The whitewater stage. 

​Inevitably puberty hits. Now the child will not listen any more, or not well. The parent needs to change his/her role… not undermining the past but drawing back enough to let the child learn to exercise what he/she has hopefully been properly taught. All the walls will seem to come down as hormones and the challenging pressures of the teen years pummel the young person. 

If principles are not already in place on how to handle life, how not to fall apart at every problem that comes up, etc., the young person will likely turn to wrong solutions. If parents have acted as their friends, then guess what, FRIENDS now become their greatest influencers because they don’t know the difference! Opportunity lost! Parents have failed to establish themselves as the pillars in their child’s fragile house, and as the storms of temptation hit, the weak foundation crumbles.

I was loaned some excellent books on dealing with teenagers when mine entered that season of life. The author recalled the day when all of a sudden “eye contact was lost”. What changed, changed quickly. A sketch in the book showed a canoe moving down a stream, representing moderate movement up until age 13. At 13 the water picks up speed, cresting like Stage 5 rapids at ages 16-17. That was followed by a gradual slowing until age 18 but there was no still water until age 20. I lived through that with mine. I thought we’d never get through it.

If you haven’t done things right in Stages One and Two, to the best of your ability, do not expect great results with Stage Three, and Stage Four may be ruined as well. There are exceptions, and if we have one, we should be thankful!

An analogy I formulated from the first pioneer telephone systems helped me understand my teens’ passage through Stage Three. Initially operators had to physically unplug and replug lines on a switchboard to connect callers to each other. 

The teen years are a time when, whatever has gone on before in a young person’s life, even with good teaching prevailing, all the lines come out! It’s massive confusion! No wonder they lose eye contact and enter a strange new zone. One author compared it to the first Russian satellite Sputnik going behind the dark side of the moon. All contact is lost until… at some point… it reappears, hopefully intact. But there’s nothing but suspense in between.

In truth, once unplugged a young person has no idea where to replug the cables and has to figure out on their own how to do it. They will naturally want to improvise their own way of doing things, challenge their previous learning, and  hopefully forge a new memory based on past learning experiences. Some they may do wrong and have to correct. The more interference they get, the longer the process takes! It is not entirely “hands off” for the parents, but a “stand back”, advise, and interfere only when necessary. If you pray, never will you do so more fervently. 

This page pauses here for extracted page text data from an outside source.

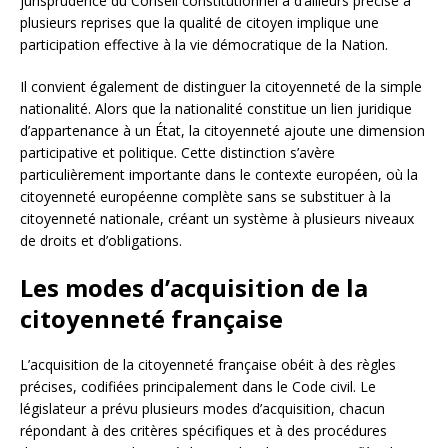
jurisprudence du Conseil constitutionnel a d’ailleurs précisé à
plusieurs reprises que la qualité de citoyen implique une
participation effective à la vie démocratique de la Nation.
Il convient également de distinguer la citoyenneté de la simple
nationalité. Alors que la nationalité constitue un lien juridique
d’appartenance à un État, la citoyenneté ajoute une dimension
participative et politique. Cette distinction s’avère
particulièrement importante dans le contexte européen, où la
citoyenneté européenne complète sans se substituer à la
citoyenneté nationale, créant un système à plusieurs niveaux
de droits et d’obligations.
Les modes d’acquisition de la
citoyenneté française
L’acquisition de la citoyenneté française obéit à des règles
précises, codifiées principalement dans le Code civil. Le
législateur a prévu plusieurs modes d’acquisition, chacun
répondant à des critères spécifiques et à des procédures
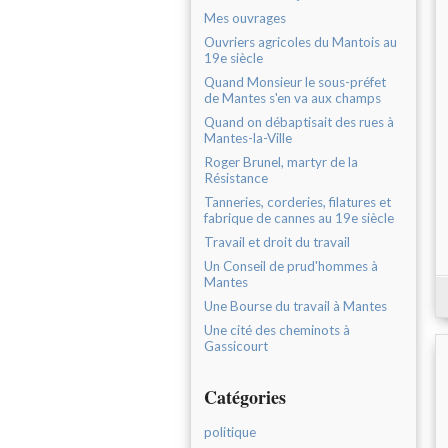
Mes ouvrages
Ouvriers agricoles du Mantois au
19e siècle
Quand Monsieur le sous-préfet
de Mantes s'en va aux champs
Quand on débaptisait des rues à
Mantes-la-Ville
Roger Brunel, martyr de la
Résistance
Tanneries, corderies, filatures et
fabrique de cannes au 19e siècle
Travail et droit du travail
Un Conseil de prud'hommes à
Mantes
Une Bourse du travail à Mantes
Une cité des cheminots à
Gassicourt
Catégories
politique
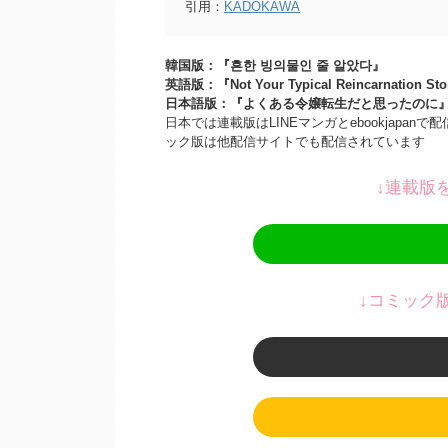
引用：
KADOKAWA
韓国版：『흔한 빙의물인 줄 알았다』
英語版：『Not Your Typical Reincarnation Sto
日本語版：『よくある令嬢転生だと思ったのに
日本では連載版はLINEマンガとebookjap
ック版は他配信サイトでも配信されています
↓連載版
↓コミック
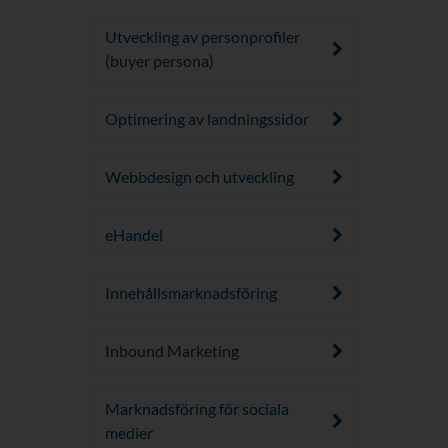
Utveckling av personprofiler
(buyer persona)
Optimering av landningssidor
Webbdesign och utveckling
eHandel
Innehållsmarknadsföring
Inbound Marketing
Marknadsföring för sociala
medier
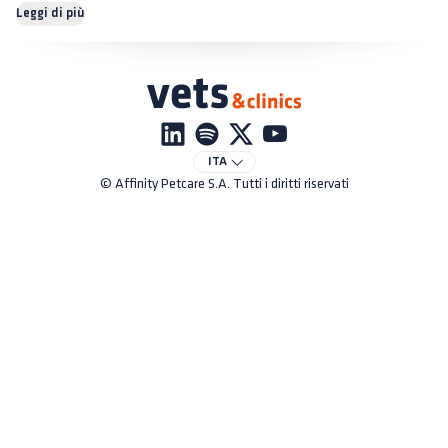
Leggi di più
ITA
© Affinity Petcare S.A. Tutti i diritti riservati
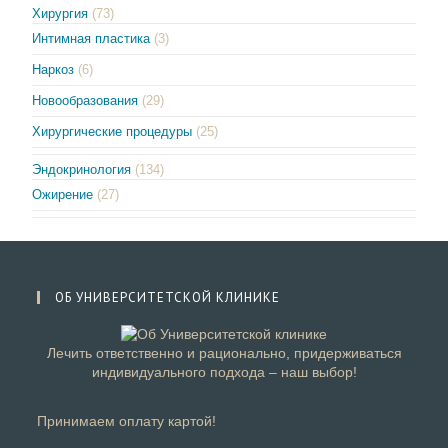
Хирургия
(73)
Интимная пластика
(3)
Наркоз
(6)
Новообразования
(29)
Хирургические процедуры
(25)
Эндокринология
(134)
Ожирение
(27)
ОБ УНИВЕРСИТЕТСКОЙ КЛИНИКЕ
Лечить ответственно и рационально, придерживаться
индивидуального подхода – наш выбор!
Принимаем оплату картой!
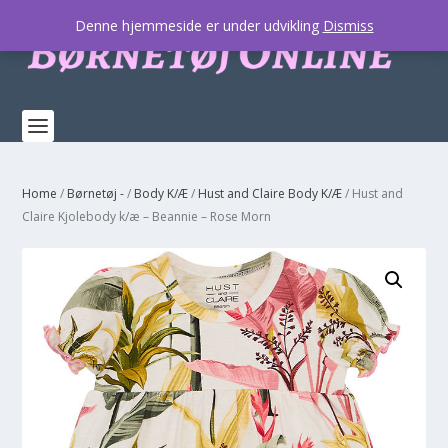
Denne hjemmeside er under udvikling
Dismiss
Home
/
Børnetøj -
/
Body K/Æ
/
Hust and Claire Body K/Æ
/ Hust and
Claire Kjolebody k/æ – Beannie – Rose Morn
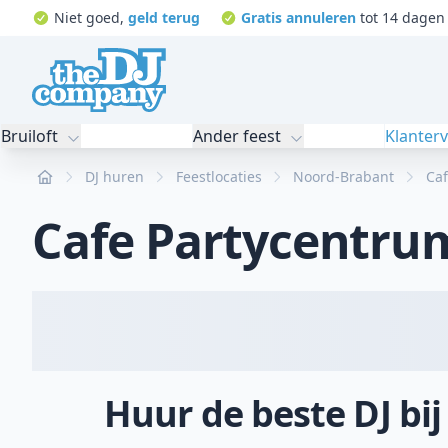
Niet goed,
geld terug
Gratis annuleren
tot 14 dagen 
Bruiloft
Ander feest
Klanter
Home
DJ huren
Feestlocaties
Noord-Brabant
Caf
Cafe Partycentru
Huur de beste DJ bi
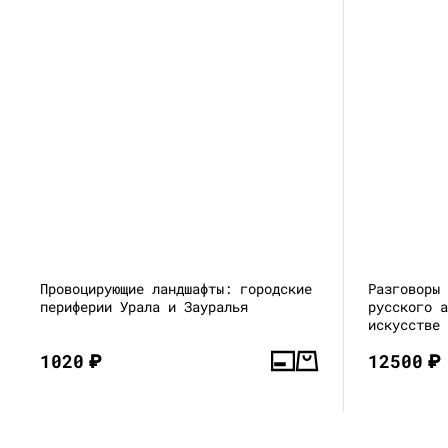
Провоцирующие ландшафты: городские
Разговоры
периферии Урала и Зауралья
русского 
искусстве
1020
₽
12500
₽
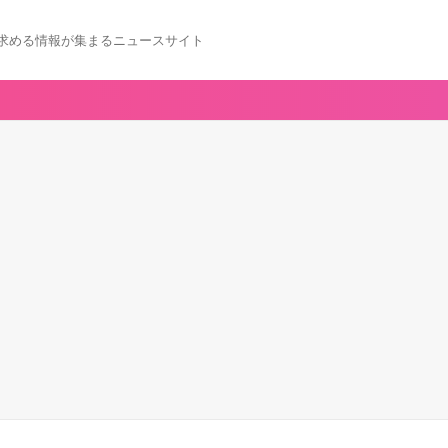
求める情報が集まるニュースサイト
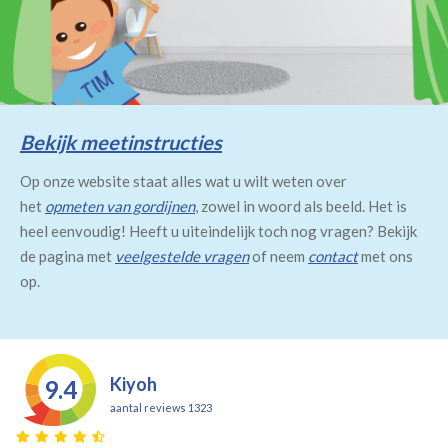
Bekijk meetinstructies
Op onze website staat alles wat u wilt weten over
het
opmeten van gordijnen
, zowel in woord als beeld. Het is
heel eenvoudig! Heeft u uiteindelijk toch nog vragen? Bekijk
de pagina met
veelgestelde vragen
of neem
contact
met ons
op.
Kiyoh
9.4
aantal reviews 1323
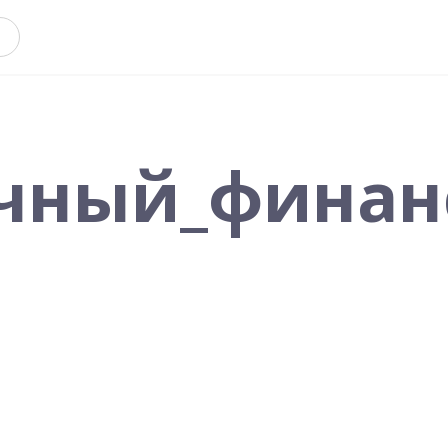
чный_финан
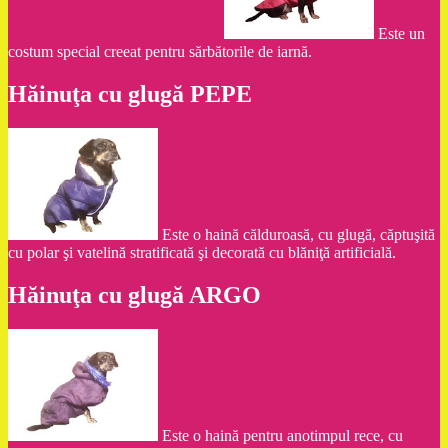
Este un
costum special creeat pentru sărbătorile de iarnă.
Hăinuţa cu glugă PEPE
Este o haină călduroasă, cu glugă, căptuşită
cu polar şi vatelină stratificată şi decorată cu blăniţă artificială.
Hăinuţa cu glugă ARGO
Este o haină pentru anotimpul rece, cu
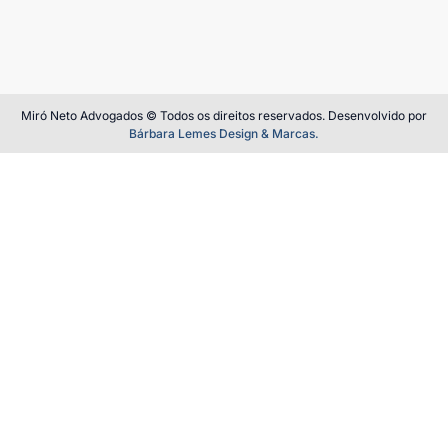
Miró Neto Advogados © Todos os direitos reservados. Desenvolvido por
Bárbara Lemes Design & Marcas.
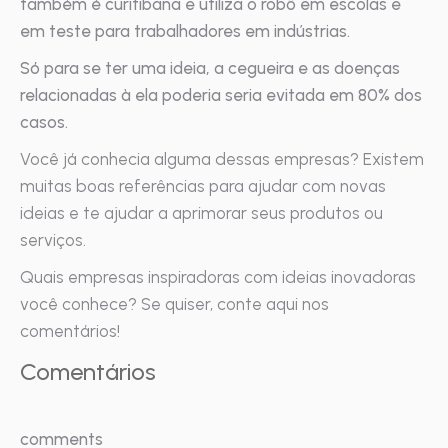
também é curitibana e utiliza o robô em escolas e
em teste para trabalhadores em indústrias.
Só para se ter uma ideia, a cegueira e as doenças
relacionadas à ela poderia seria evitada em 80% dos
casos.
Você já conhecia alguma dessas empresas? Existem
muitas boas referências para ajudar com novas
ideias e te ajudar a aprimorar seus produtos ou
serviços.
Quais empresas inspiradoras com ideias inovadoras
você conhece? Se quiser, conte aqui nos
comentários!
Comentários
comments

The time for teaching — the 3-13 age time frame — is past. This is the time for  Mentoring, from 13-18 or 21. For children to properly emancipate they have to create their own foundation, hopefully recreating the good things modeled to them in the past. If they lacked security or teaching, they will turn to outside sources or escapes. They will not turn to you if you have not established trust previously. Sadly, turning to drugs or alcohol during these critical years aborts the development of coping skills. If plugs go back into the wrong places as a result, you have a person who will likely never mature. Time is up.

If the seasons of service, leadership and mentoring have been followed in sequence, soon the child is ready for full emancipation. The parent continues as a trusted counselor. Things begin to make sense. 

What we don’t want is a child coming through the first three stages not knowing right from wrong, not being prepared for the independent responsibilities of life, and/or blaming the parents for having failed at the various stages. If the parents have done well, THEN it is time for friendship to blossom.

There are no shortcuts to STAGE FOUR. Emancipation. Well done, mom and dad.